(Bloomberg) -- The U.S. Treasury Department said it may lift sanctions on Russian vehicle maker GAZ Group and related companies if it severs ties with billionaire Oleg Deripaska.
Treasury issued an update to its Russian sanctions program on Tuesday directed at GAZ, which Deripaska controls. “Parties may be removed by demonstrating a change in the circumstances that led to their designation,” the notice posted on the department’s website said. GAZ’s removal depends on “divestment and relinquishment of control of GAZ Group by” any sanctioned individuals, “including Oleg Deripaska,” Treasury said.
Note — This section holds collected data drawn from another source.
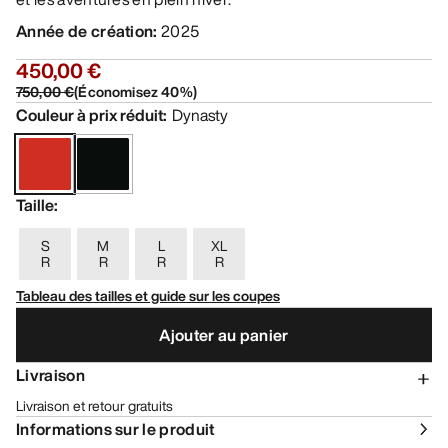
Année de création
:
2025
450,00 €
750,00 €
(
Économisez
40
%)
Couleur à prix réduit
:
Dynasty
Taille
:
S
M
L
XL
R
R
R
R
Tableau des tailles et guide sur les coupes
Ajouter au panier
Livraison
Livraison et retour gratuits
Informations sur le produit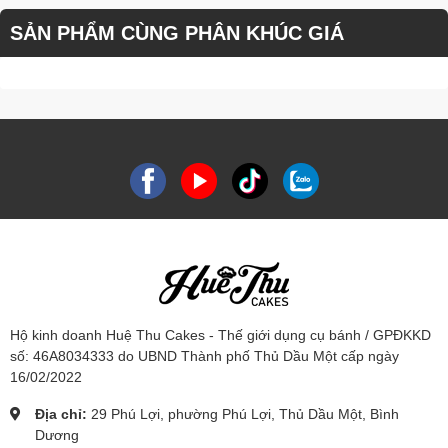
SẢN PHẨM CÙNG PHÂN KHÚC GIÁ
Hộ kinh doanh Huệ Thu Cakes - Thế giới dụng cụ bánh / GPĐKKD
số: 46A8034333 do UBND Thành phố Thủ Dầu Một cấp ngày
16/02/2022
Địa chỉ:
29 Phú Lợi, phường Phú Lợi, Thủ Dầu Một, Bình
Dương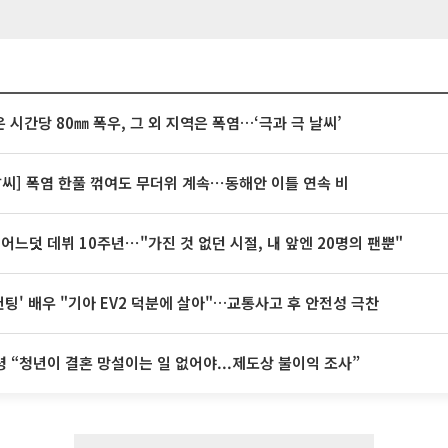
 시간당 80㎜ 폭우, 그 외 지역은 폭염…‘극과 극 날씨’
날씨] 폭염 한풀 꺾여도 무더위 계속⋯동해안 이틀 연속 비
 어느덧 데뷔 10주년⋯"가진 것 없던 시절, 내 앞엔 20명의 팬뿐"
 헌팅' 배우 "기아 EV2 덕분에 살아"…교통사고 후 안전성 극찬
 “청년이 결혼 망설이는 일 없어야...제도상 불이익 조사”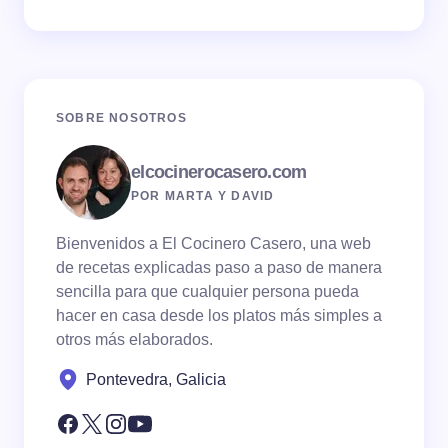
SOBRE NOSOTROS
elcocinerocasero.com
POR MARTA Y DAVID
Bienvenidos a El Cocinero Casero, una web
de recetas explicadas paso a paso de manera
sencilla para que cualquier persona pueda
hacer en casa desde los platos más simples a
otros más elaborados.
Pontevedra, Galicia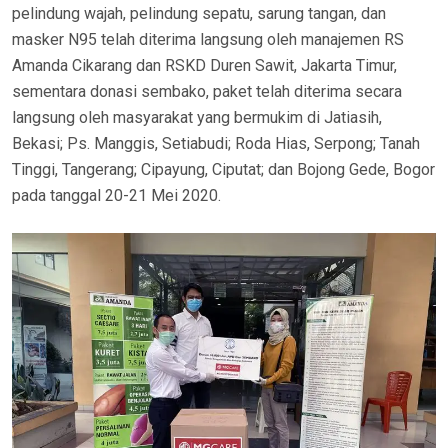
pelindung wajah, pelindung sepatu, sarung tangan, dan
masker N95 telah diterima langsung oleh manajemen RS
Amanda Cikarang dan RSKD Duren Sawit, Jakarta Timur,
sementara donasi sembako, paket telah diterima secara
langsung oleh masyarakat yang bermukim di Jatiasih,
Bekasi; Ps. Manggis, Setiabudi; Roda Hias, Serpong; Tanah
Tinggi, Tangerang; Cipayung, Ciputat; dan Bojong Gede, Bogor
pada tanggal 20-21 Mei 2020.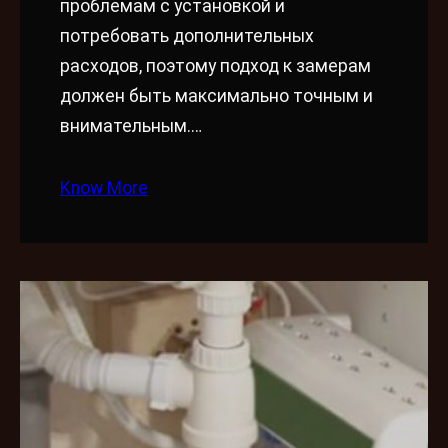
проблемам с установкой и
потребовать дополнительных
расходов, поэтому подход к замерам
должен быть максимально точным и
внимательным.…
Know More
Deripaska among a group of Russian tycoons, companies and other people with ties to Russian President Vladimir Putin who were hit with U.S. sanctions April 6 in retribution for the Kremlin’s alleged meddling in the 2016 presidential election.
The sanctions initially caused disruption in the global supply chain for aluminum because the targets included United Co. Rusal, a Deripaska-linked company that is Russia’s largest producer of the metal. Prices for aluminum surged when Rusal was sanctioned, then fell last week after EN+ Group Plc., the holding company through which Deripaska has maintained his interest in Rusal, announced the billionaire is stepping down from the board of EN+ and intends to leave Rusal’s board.
Treasury also said on Tuesday that it will give GAZ and any entities in which the company has a 50 percent or greater stake until Oct. 23 to wind down activities and comply with U.S. sanctions. Treasury is also giving those with existing contracts with Rusal and its entities until October to wind down and comply with sanctions.
Deripaska once engaged as a political consultant former Trump campaign chairman Paul Manafort, who has been charged in the special counsel investigation with financial crimes and failing to disclose the lobbying work he did on behalf of a former president of Ukraine, a Putin ally.
Deripaska later invested $18.9 million with Manafort in a cable-television venture in Ukraine, and paid him $7.35 million in management fees. The deal ultimately soured, and Deripaska sued to try to get an accounting of the money.
A Treasury spokesman did not reply to a request for further clarification of Tuesday’s guidance.